**BRIEF**
Among the records below, find each line containing the word "מומלצים" and copy it.

**SUPPLIED MATERIAL**
↓

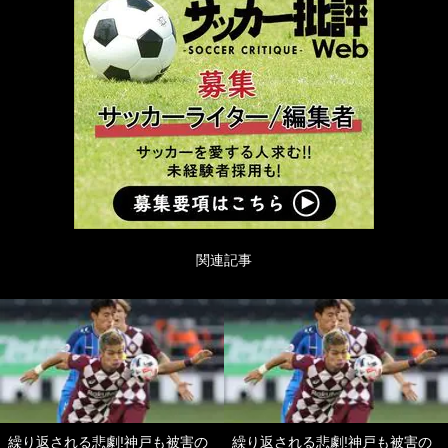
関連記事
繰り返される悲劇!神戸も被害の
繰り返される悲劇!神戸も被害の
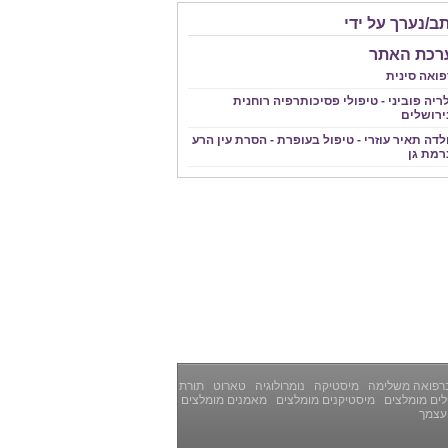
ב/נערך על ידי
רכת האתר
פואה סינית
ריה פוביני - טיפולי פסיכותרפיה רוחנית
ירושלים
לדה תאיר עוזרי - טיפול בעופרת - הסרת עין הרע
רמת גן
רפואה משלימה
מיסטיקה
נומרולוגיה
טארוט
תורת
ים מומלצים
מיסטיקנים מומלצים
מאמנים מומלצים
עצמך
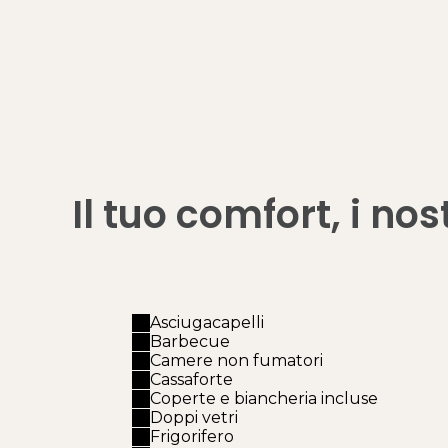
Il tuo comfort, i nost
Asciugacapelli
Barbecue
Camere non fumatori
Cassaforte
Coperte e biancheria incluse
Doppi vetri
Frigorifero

↑
↓

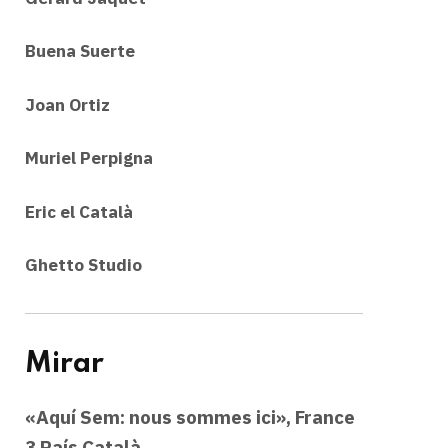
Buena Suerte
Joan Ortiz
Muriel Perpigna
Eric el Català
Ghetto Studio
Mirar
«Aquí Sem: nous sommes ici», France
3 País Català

↑

**ANSWER SECTION**
ים מומלצים
מיסטיקנים מומלצים
מאמנים מומלצים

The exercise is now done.